Senate debates

Monday, 1 September 2025

Motions

Australia: Racism

1:22 pm

Photo of Bridget McKenzieBridget McKenzie (Victoria, National Party, Shadow Minister for Infrastructure, Transport and Regional Development) Share this | Hansard source

For everyone following along at home and listening to the rhetoric, particularly from the Greens, let me read the coalition's amendment, put it on the record, as you might not have it in front of you:

Omit all words after "That the Senate", substitute:

"(a) reaffirms Australia's commitment to free speech and lawful assembly, and condemns all forms of extremism, intimidation, and violence, regardless of the cause;

(b) condemns the recent disruption of public rallies by Neo-Nazis, pro-Iranian Government extremists and those supporting terrorist organisations; and

(c) condemns the public display of symbols, slogans, or imagery that glorify or support proscribed terrorist organisations and urges the strict enforcement of existing laws against the glorification of terrorism and incitement to violence".
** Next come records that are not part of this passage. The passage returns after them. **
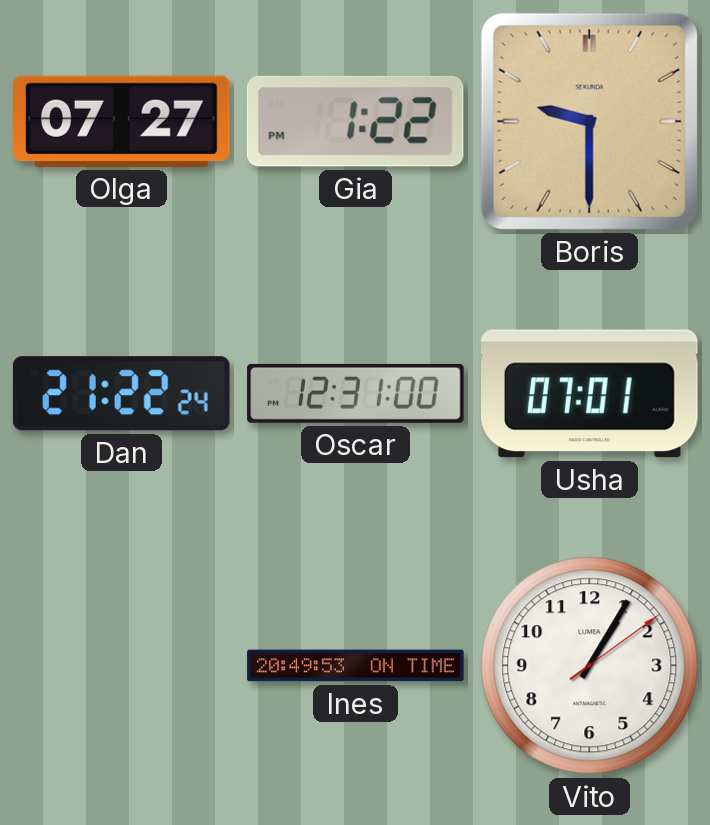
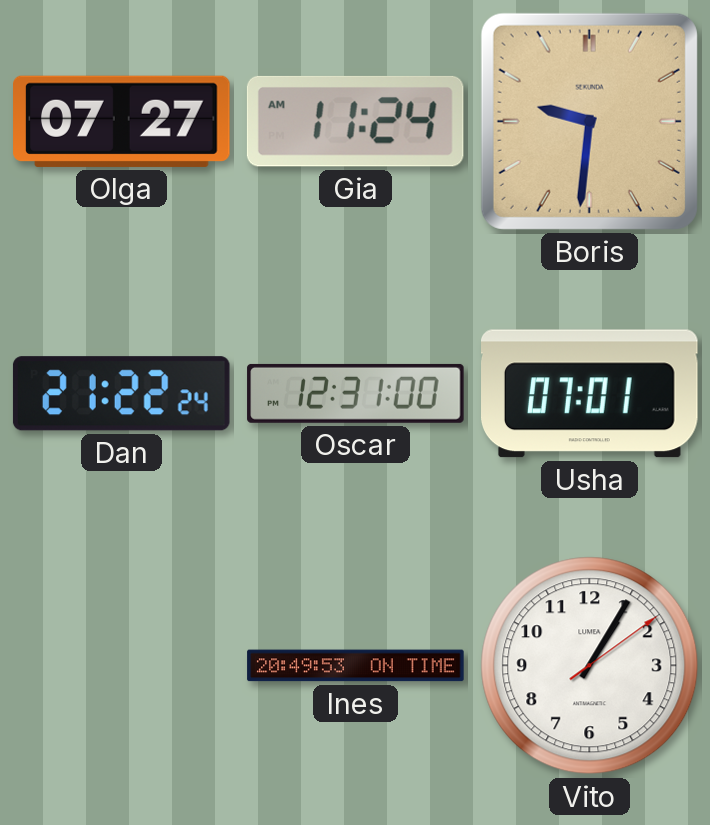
Gia: 1:22 -> 11:24
Boris: 9:30 -> 9:31
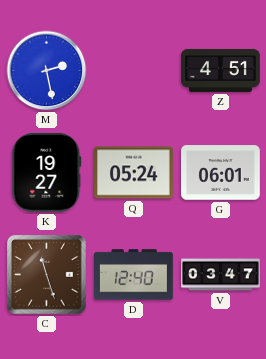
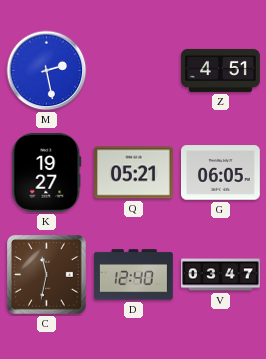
Q: 05:24 -> 05:21
G: 06:01 -> 06:05
C: 11:27 -> 11:32
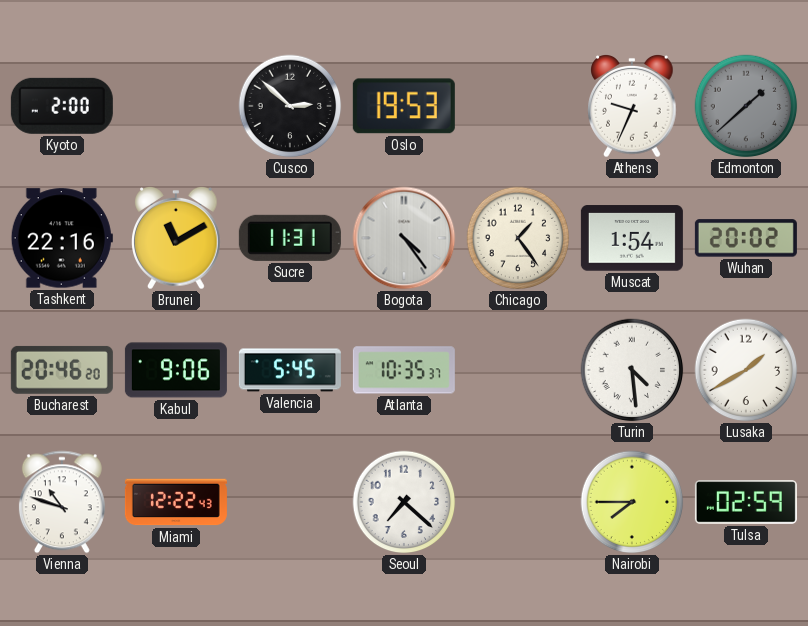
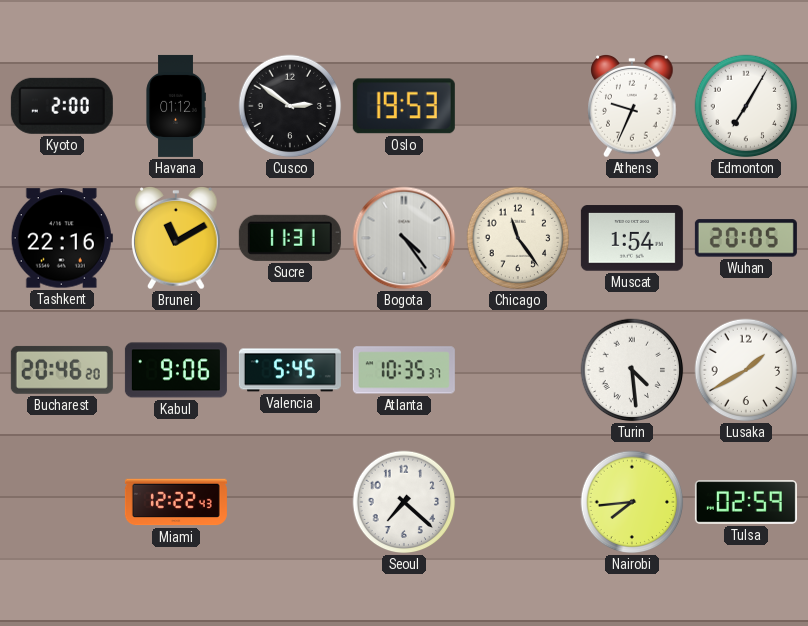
Havana: none -> 01:12
Cusco: 2:52 -> 2:51
Edmonton: 1:38 -> 7:05
Edmonton dial: grey -> white
Chicago: 1:24 -> 11:24
Wuhan: 20:02 -> 20:05
Vienna: 10:48 -> none
Nairobi: 7:45 -> 7:44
I am astounded that this is somehow a cause for debate, and I'm appalled that the party of government in this place finds itself unable to support an amendment as balanced as the one that we've put forward as a mature response to Senator Faruqi's motion.

The reality is that the one thing that unites new Australians and old Australians is a love of our country. Being a patriot isn't being a racist. We, on this side of the chamber, actually support the right to peaceful protest. We back our police, who put themselves in harm's way to keep order. Fringe extremists who tried to hijack the weekend's rallies deserve zero endorsement from anyone in this place. Their ideology is the opposite of Australian values. But let's be very clear. The vast majority of people at those rallies and the hundreds of thousands, if not millions, of Australians who support them but didn't go were expressing mainstream concerns about unchecked population growth, housing and social cohesion—concerns that we actually must hear, not attempt to smear, which is what is happening today. Senior ministers condemned the rallies and highlighted only extremist links. Senator Watt said they spread hate and were linked to Neo-Nazis. We reject both the hate and the tactic of tarring the many with the actions of a few. Old and new Australians alike want a safe, cohesive, confident nation. That's the Australia we speak for.

Last week, the Greens promoted a bill to entrench the national right to protest. This week, they want us to censor people who protest. Senator Faruqi herself has participated in marches with supporters of terrorist groups, sharing the platform with Hamas supporters and sympathisers, Iranian militants and antisemites. So spare us your sanctimony, your hypocrisy and your self-righteousness. You're happy to march alongside pictures of the Ayatollah Khomeini, who actually ordered a now proscribed terrorist organisation to bomb a synagogue in our country. But that's okay—we're really only worried about the Neo-Nazis! We should be worried about it all. Jew-hating, gay-hating and women-hating protesters on the other side need to be called out as well. It's ridiculous to suggest that everyone marching on the weekend was a Neo-Nazi, just as it would be ridiculous for me to suggest that those who marched across the Sydney Harbour Bridge were all terrorists. They're equally ridiculous contentions. That's why the coalition's amendment to this motion is a sound, sensible, mature response to a problem that doesn't just exist in this chamber but has spilt over into the streets of capital cities right across our country.

I'm not a globalist—like the Greens and many now in Labor are—who imagines a world without borders. A sovereign nation sets its intake of immigration in the national interest and with community consent. The Lowy Institute's poll suggests that 53 per cent of Australians say our immigration settings are too high and are having negative social, economic and, I would suggest, environmental impacts in our community. I'm prepared to have an open and honest conversation about that. I just wish the government was too.